Thiem realistically has to have an outstanding service day to match Raonic and that’s been a difficult ask for the Austrian against some of the bigger players on tour at times. His first serve is a good weapon, but the consistency is what can get him into trouble. He must land a good percentage of first serves in play, probably 60 percent minimum, to keep Raonic from getting too many looks at a weaker second serve. That is definitely part of what plagued him in their Cincinnati meeting. An even bigger part of the strategy for Thiem is his mental game. Playing Raonic tests even the best to keep focused when missiles are flying by you regularly on serve. Thiem has to remain calm and wait for the few opportunities he might get off the Raonic serve and then hope to be the better big point player.

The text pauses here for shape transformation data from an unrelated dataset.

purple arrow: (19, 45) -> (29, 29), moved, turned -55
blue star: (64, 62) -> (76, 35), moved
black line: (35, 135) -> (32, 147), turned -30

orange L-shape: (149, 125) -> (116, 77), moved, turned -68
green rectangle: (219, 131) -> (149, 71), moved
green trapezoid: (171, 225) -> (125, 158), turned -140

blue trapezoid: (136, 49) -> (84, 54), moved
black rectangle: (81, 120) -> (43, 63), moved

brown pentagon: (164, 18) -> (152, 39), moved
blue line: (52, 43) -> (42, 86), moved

Off the ground, Raonic has played with some animosity to his ground strokes as you’d expect and you would expect he’ll grip it and rip it in this one as well. His forehand is the obvious danger and he complements it with a decent backhand. Thiem won’t mind if the ground rallies stick more to the baseline where he is most comfortable. That should lead Raonic to bring more action to the net to take Thiem out of his comfort zone and the Canadian has of course shown great improvement and willingness to go to the net this year. If they do stay in more baseline exchanges, Thiem will try to use his powerful one handed backhand to craft winners and tough angles. His forehand is solid. He just simply cannot match the power that Raonic delivers with his forehand.
The bottom line here is that this looks to be a poor match-up on this surface for Thiem. The quick indoor conditions will make it difficult for him to make inroads off the Raonis serve. If he’s fortunate, he can match serve for serve and hope to possibly steal a tiebreak. Raonic is still very tough there at 26-12 this season, while Thiem is now 21-14 in breakers in 2016. Still, if he can get there, there’s always a chance that one loose point makes a large difference.
The problem may be getting there in the first place as I think Thiem will be under constant pressure on his serve in order to match Raonic’s holds. The question mark for Raonic this week was his health following the thigh tear he suffered in Paris. So far, he’s looked fine in that regard and for me that always meant he was the best bet to qualify out of this group behind Djokovic. Expect that to be the outcome on Thursday.